ASSIGNMENT
In your copy, each line below is repeated exactly and no image appears.

(Page-level text extractions)
···
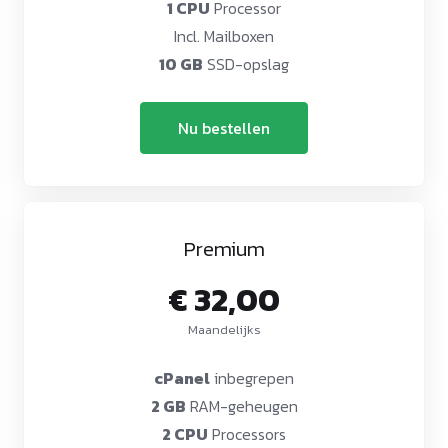
1 CPU
Processor
Incl. Mailboxen
10 GB
SSD-opslag
Nu bestellen
Premium
€ 32,00
Maandelijks
cPanel
inbegrepen
2 GB
RAM-geheugen
2 CPU
Processors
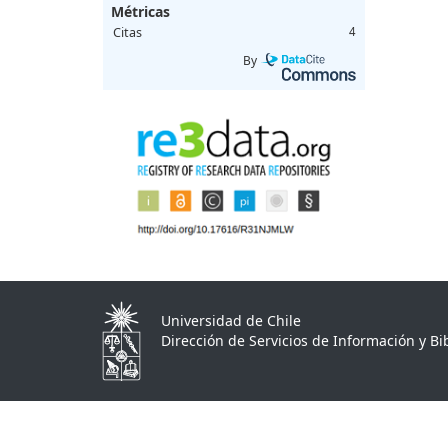
Métricas
Citas
4
By
Universidad de Chile
Dirección de Servicios de Información y Bib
···
RESULT FOR THIS TASK
1 CPU
Processor
Incl. Mailboxen
10 GB
SSD-opslag
Nu bestellen
Premium
€ 32,00
Maandelijks
cPanel
inbegrepen
2 GB
RAM-geheugen
2 CPU
Processors
Métricas
Citas
4
By
Universidad de Chile
Dirección de Servicios de Información y Bib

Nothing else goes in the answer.